*What to work on*
When you restate the data, keep every word as it is and drop the images.

*Input data*

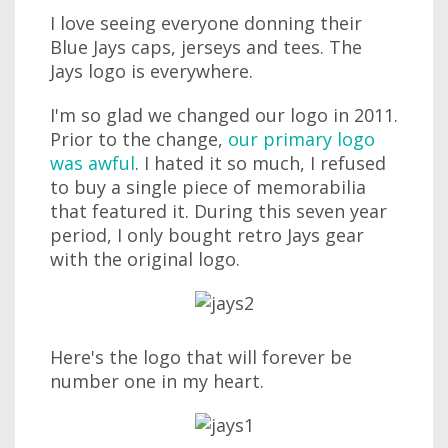
I love seeing everyone donning their
Blue Jays caps, jerseys and tees. The
Jays logo is everywhere.
I'm so glad we changed our logo in 2011.
Prior to the change,
our primary logo
was awful
. I hated it so much, I refused
to buy a single piece of memorabilia
that featured it. During this seven year
period, I only bought retro Jays gear
with the original logo.
Here's the logo that will forever be
number one in my heart.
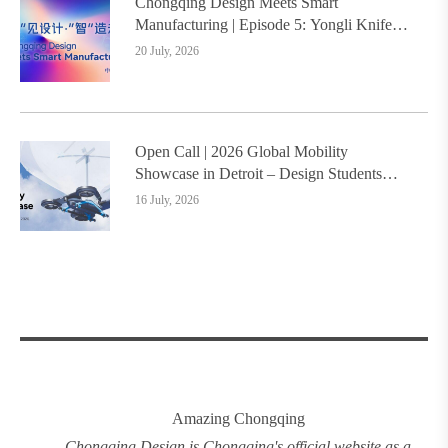
Chongqing Design Meets Smart
Manufacturing | Episode 5: Yongli Knife
and Ruizhu Bamboo Materials Lead Smart
20 July, 2026
Manufacturing Upgrade
Open Call | 2026 Global Mobility
Showcase in Detroit – Design Students
Worldwide Invited
16 July, 2026
Amazing Chongqing
Chongqing
.
Design
is Chongqing's official website as a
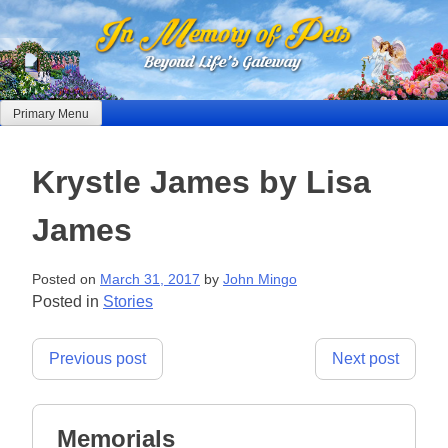
Skip
to
content
Primary Menu
Krystle James by Lisa
James
Posted on
March 31, 2017
by
John Mingo
Posted in
Stories
Post
Previous post
Next post
navigation
Memorials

*Response area*
I love seeing everyone donning their
Blue Jays caps, jerseys and tees. The
Jays logo is everywhere.
I'm so glad we changed our logo in 2011.
Prior to the change,
our primary logo
was awful
. I hated it so much, I refused
to buy a single piece of memorabilia
that featured it. During this seven year
period, I only bought retro Jays gear
with the original logo.
Here's the logo that will forever be
number one in my heart.
Chongqing Design Meets Smart
Manufacturing | Episode 5: Yongli Knife
and Ruizhu Bamboo Materials Lead Smart
20 July, 2026
Manufacturing Upgrade
Open Call | 2026 Global Mobility
Showcase in Detroit – Design Students
Worldwide Invited
16 July, 2026
Amazing Chongqing
Chongqing
.
Design
is Chongqing's official website as a
Skip
to
content
Primary Menu
Krystle James by Lisa
James
Posted on
March 31, 2017
by
John Mingo
Posted in
Stories
Post
Previous post
Next post
navigation
Memorials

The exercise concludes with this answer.